Moody’s pegs GDP at 7.2 per cent in 2024

‘From macro perspective, economy is in sweet spot, with growth and moderating inflation’
For representational purposes
For representational purposes
Updated on
2 min read

CHENNAI: Despite many beginning to re-relook at their growth forecasts— unlike the Reserve Bank which has been sticking its neck out with the 7.2% growth this fiscal, global rating agency Moody’s has upped its calendar year 2024 GDP outlook to 7.2%, saying “the Indian economy is in a sweet spot, with a mix of solid growth and moderating inflation.” The agency has also pegged its 2025 growth 6.6% and 6.5% in the next.

The forecast comes amid the likely heightened trade wars and resultant tension with the return of Donald Trump as the next US president who had said would slap higher duties on Chinese and Indian imports to the tune of 40% and 20%, respectively.

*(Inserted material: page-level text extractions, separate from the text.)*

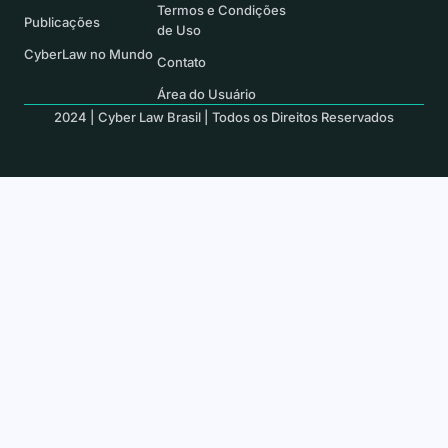
Termos e Condições
Publicações
de Uso
CyberLaw no Mundo
Contato
Área do Usuário
2024 | Cyber Law Brasil | Todos os Direitos Reservados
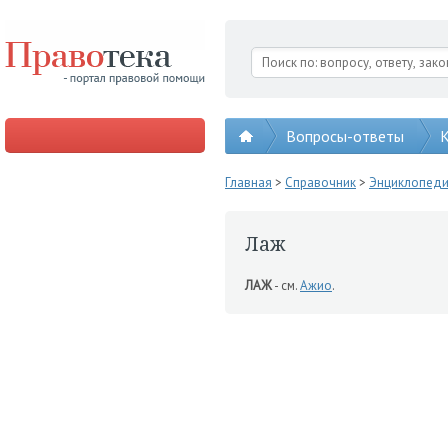
Вопросы-ответы
К
Главная
>
Справочник
>
Энциклопед
Лаж
ЛАЖ
- см.
Ажио
.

In its global macro outlook 2025-26 released on Friday, the agency said the real GDP grew 6.7% year-on-year in June quarter, driven by a revival in household consumption, robust investment and strong manufacturing activity and high-frequency indicators, including expanding manufacturing and services PMIs, robust credit growth and consumer optimism, signal steady economic momentum in the rest of the year.

“Indeed, from a macroeconomic perspective, the Indian economy is in a sweet spot, with the mix of solid growth and moderating inflation. We forecast 7.2% growth for calendar year 2024, followed by 6.6% in 2025 and 6.5% in 2026,” Moody’s said.

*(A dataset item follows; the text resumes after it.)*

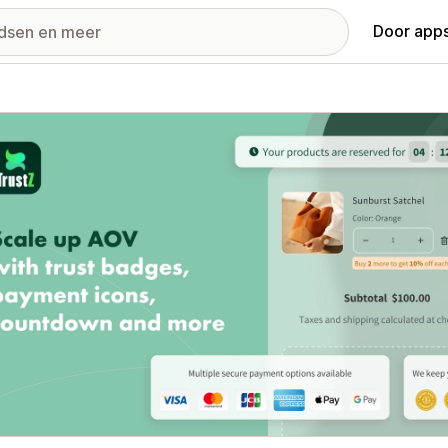
Door apps
ij met uitgelichte afbeeldingen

The report said household consumption is poised to grow (though every report, including those by RBI point to a serious slackening in urban markets), fuelled by increased spending during the ongoing festive season and a sustained pickup in rural demand on the back of an improved agricultural outlook.

Additionally, rising capacity utilisation, upbeat business sentiment and government’s continued thrust on infra spending should support private investment. “Sound economic fundamentals, including healthy corporate and bank balance-sheets, a stronger external position, and ample forex reserves also bode well for the growth outlook,” it added.

On inflation hitting a 14-month high of 6.2% in October, the report said, “despite the near-term uptick, inflation should moderate toward the RBI’s target in the coming months as food prices ease amid higher sowing and adequate food grain buffer stocks.”

As per Crisil, GDP is anticipated to adjust to 6.8% in FY25, compared to FY24, where it was on a rapid growth trajectory of 8.2%. This slowdown is expected on account of higher interest rates (the cost of borrowing money) and stricter lending rules, according to the rating agency Credit Rating Information Services of India Limited (CRISIL).